I am buying a new build from the plans. It is an end of terrace and each level is small ie approx 550sqft. I was wondering what the cost would be if I asked the builder to put in a basic shell basement (wired and plumbed) ie would it be approximately 1/3 of the cost of the main build (the other 2/3 being the ground and first floor).

Because the site is small and the only room for expansion in the future would be upwards to a small attic room, I have begun to think that it might be sensible to put in a basement before the main build starts. The house is on a hill with no streams/rivers in the area so it would have good drainage I am guessing.

Does anyone have an opinion/advice?

Thanks

Lara


----------



## extopia (20 Apr 2012)

Eh, I think you would need planning permission for that for a start - not just a case of asking the builder to add on an extra level (even if it's underground).


----------



## Lara (20 Apr 2012)

No, I realise that ; but before I even go forth looking for planning permission I wanted to get some idea of whether it was a good idea and of course whether basements are expensive. I can get some cost information on putting a basement in an existing house (which is expensive) but none on putting one in from the offset.

Lara


----------



## lowCO2design (20 Apr 2012)

Lara, It depends on too many things to give you any idea + basements are not that common in Ireland in Domestic dwellings, so your builder may not be familiar..

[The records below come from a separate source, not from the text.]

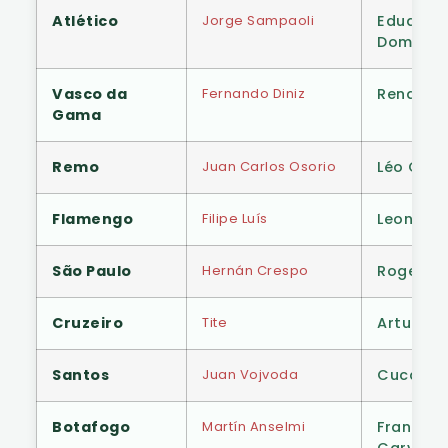
Atlético
Jorge Sampaoli
Eduardo
Domíngu
Vasco da
Fernando Diniz
Renato 
Gama
Remo
Juan Carlos Osorio
Léo Con
Flamengo
Filipe Luís
Leonard
São Paulo
Hernán Crespo
Roger M
Cruzeiro
Tite
Artur Jo
Santos
Juan Vojvoda
Cuca
Botafogo
Martín Anselmi
Franclim
Carvalh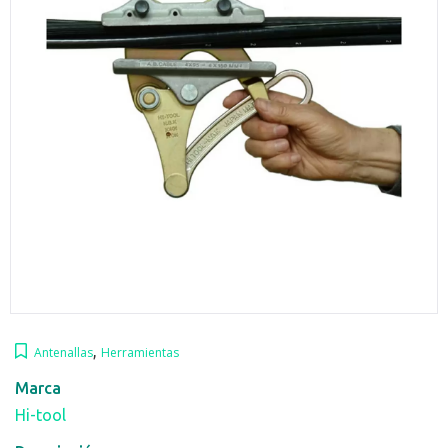
,
Antenallas
Herramientas
Marca
Hi-tool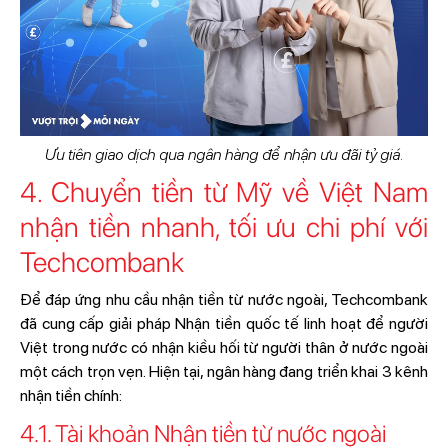
Ưu tiên giao dịch qua ngân hàng để nhận ưu đãi tỷ giá.
4. Chuyển tiền từ Mỹ về Việt Nam
nhận tiền nhanh, tối ưu chi phí với
Techcombank
Để đáp ứng nhu cầu nhận tiền từ nước ngoài, Techcombank
đã cung cấp giải pháp Nhận tiền quốc tế linh hoạt để người
Việt trong nước có nhận kiều hối từ người thân ở nước ngoài
một cách trọn vẹn. Hiện tại, ngân hàng đang triển khai 3 kênh
nhận tiền chính:
4.1. Tài khoản Nhận tiền từ nước ngoài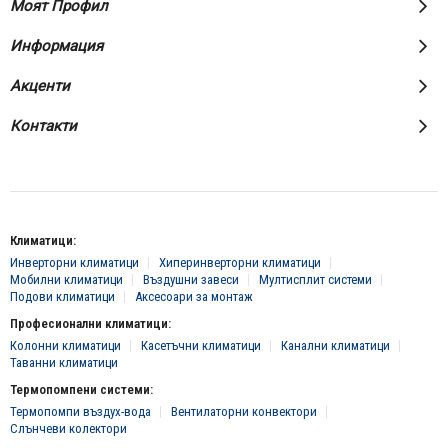
Моят Профил
Информация
Акценти
Контакти
Климатици:
Инверторни климатици
Хиперинверторни климатици
Мобилни климатици
Въздушни завеси
Мултисплит системи
Подови климатици
Аксесоари за монтаж
Професионални климатици:
Колонни климатици
Касетъчни климатици
Канални климатици
Таванни климатици
Термопомпени системи:
Термопомпи въздух-вода
Вентилаторни конвектори
Слънчеви колектори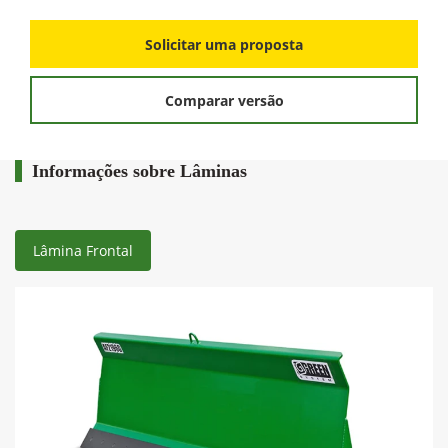
Solicitar uma proposta
Comparar versão
Informações sobre Lâminas
Lâmina Frontal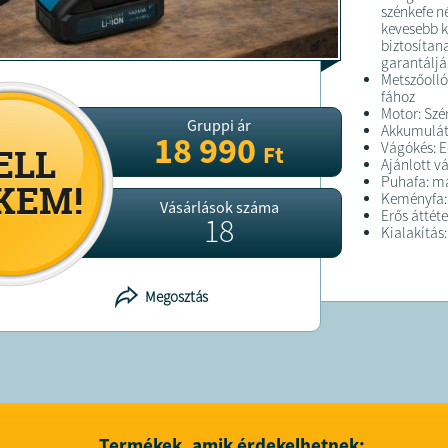
szénkefe n
kevesebb 
biztosíta
garantáljá
Metszőolló
fához
Motor: Szé
Gruppi ár
Akkumuláto
18 990
Vágókés: Ed
Ft
Ajánlott v
Puhafa: m
Keményfa:
Vásárlások száma
Erős áttét
18
Kialakítás
Tartozékok
Láncfűrész
Motor: Szé
Megosztás
működésér
Akkumuláto
Vezetőlap: 
Lánc: Minős
Automata l
Markolat: 
Védelem: 
Tartozék: 
Termékek, amik érdekelhetnek: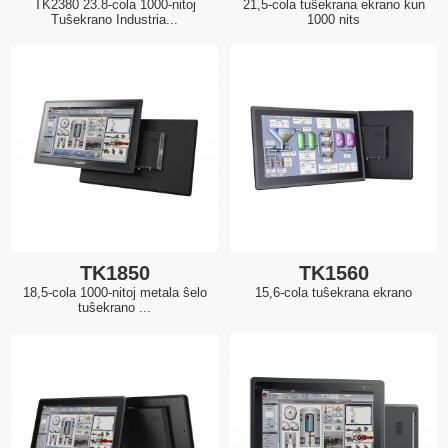
TK2380 23.8-cola 1000-nitoj
21,5-cola tuŝekrana ekrano kun
Tuŝekrano Industria...
1000 nits
TK1850
TK1560
18,5-cola 1000-nitoj metala ŝelo
15,6-cola tuŝekrana ekrano
tuŝekrano ...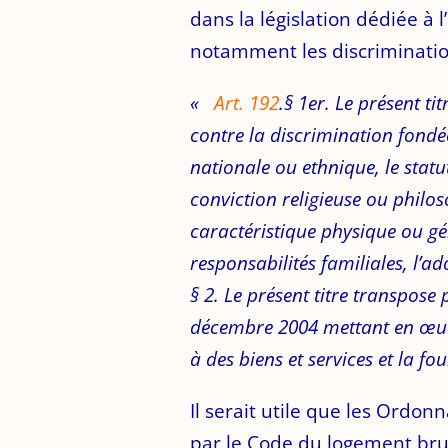
dans la législation dédiée à 
notamment les discriminations
«
Art.
192
.§ 1er. Le présent t
contre la discrimination fondée 
nationale ou ethnique, le statut 
conviction religieuse ou philos
caractéristique physique ou gén
responsabilités familiales, l’ad
§ 2. Le présent titre transpose
décembre 2004 mettant en œuvre
à des biens et services et la fou
Il serait utile que les Ordon
par le Code du logement brux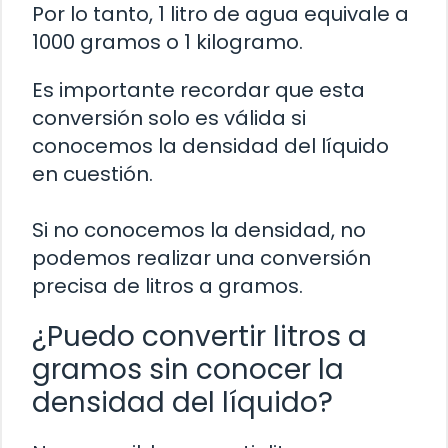
Por lo tanto, 1 litro de agua equivale a
1000 gramos o 1 kilogramo.
Es importante recordar que esta
conversión solo es válida si
conocemos la densidad del líquido
en cuestión.
Si no conocemos la densidad, no
podemos realizar una conversión
precisa de litros a gramos.
¿Puedo convertir litros a
gramos sin conocer la
densidad del líquido?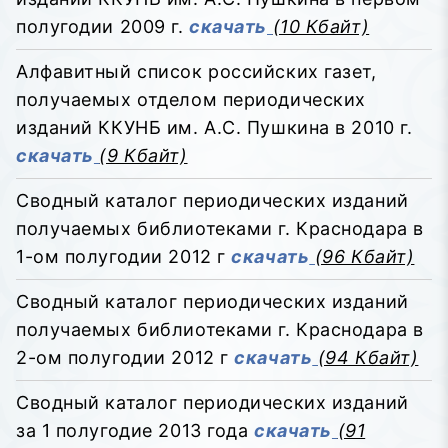
полугодии 2009 г.
скачать
(10 Кбайт)
Алфавитный список российских газет,
получаемых отделом периодических
изданий ККУНБ им. А.С. Пушкина в 2010 г.
скачать
(9 Кбайт)
Сводный каталог периодических изданий
получаемых библиотеками г. Краснодара в
1-ом полугодии 2012 г
скачать
(96 Кбайт)
Сводный каталог периодических изданий
получаемых библиотеками г. Краснодара в
2-ом полугодии 2012 г
скачать
(94 Кбайт)
Сводный каталог периодических изданий
за 1 полугодие 2013 года
скачать
(91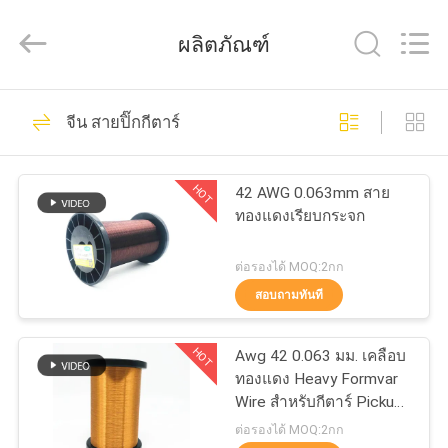
2026
Tianjin
Ruiyuan
ผลิตภัณฑ์
Electric
Material
Co,.Ltd.
All
Rights
230
บ้าน
Reserved.
จีน สายปิ๊กกีตาร์
ลวดทองแดงเคลือบ
ผลิตภัณฑ์
HOT
42 AWG 0.063mm สาย
ทองแดงเรียบกระจก
วิดีโอ
ต่อรองได้ MOQ:2กก
สอบถามทันที
427
เกี่ยว
HOT
Awg 42 0.063 มม. เคลือบ
ลวดทองแดงสี่เหลี่ยม
กับ
ทองแดง Heavy Formvar
Wire สำหรับกีตาร์ Pickup
เรา
Coils
ต่อรองได้ MOQ:2กก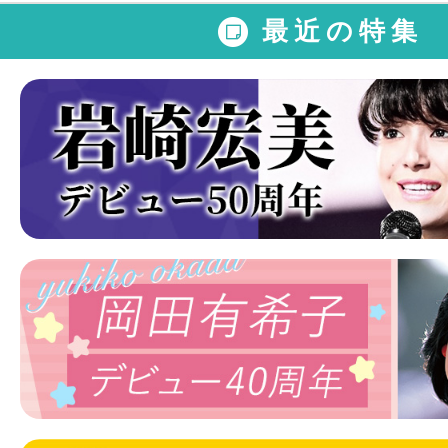
最近の特集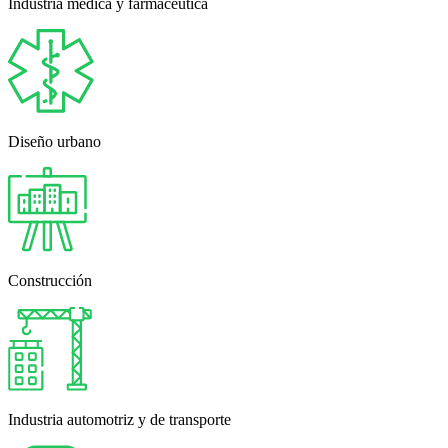
Industria médica y farmacéutica
Diseño urbano
Construcción
Industria automotriz y de transporte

we'd need to know, the type soil and the ground/ first floor loadings (how difficult it will be to excavate how much steel/ concrete will be required from lateral and above pressures. And what the water table level is like(same as tanking a swimming pool) and access + what happens to adjoining property etc etc

you would be best to seek professional advice- why not consult the developer and or a independent Quantity surveyor. It could certainly be 1/3 of the of the cost... 

also consider its proposed use, as any habitable room needs natural light and a means of escape.

do you just love the area? or why not consider somewhere that has ample space without the hassle..


----------



## Lara (20 Apr 2012)

Hi LowCO2

Thanks for replying. I really like the area and its where I need to be for work. TBH, I just cant afford anything else without moving far away from where I want to be! Guess there's always a sacrifice to be made....

Lara


----------



## lowCO2design (22 Apr 2012)

Lara said:


> Hi LowCO2
> 
> Thanks for replying. I really like the area and its where I need to be for work. TBH, I just cant afford anything else without moving far away from where I want to be! Guess there's always a sacrifice to be made....
> 
> Lara


Hi Lara, I just find it hard to believe that your considering asking a developer/builder to dig you a basement in order to get the space you want, in the location you want.. Your area must be in stark contrast to the rest of the country where there's bargain housing for sale on practical every corner..

best of luck with what ever route you take


----------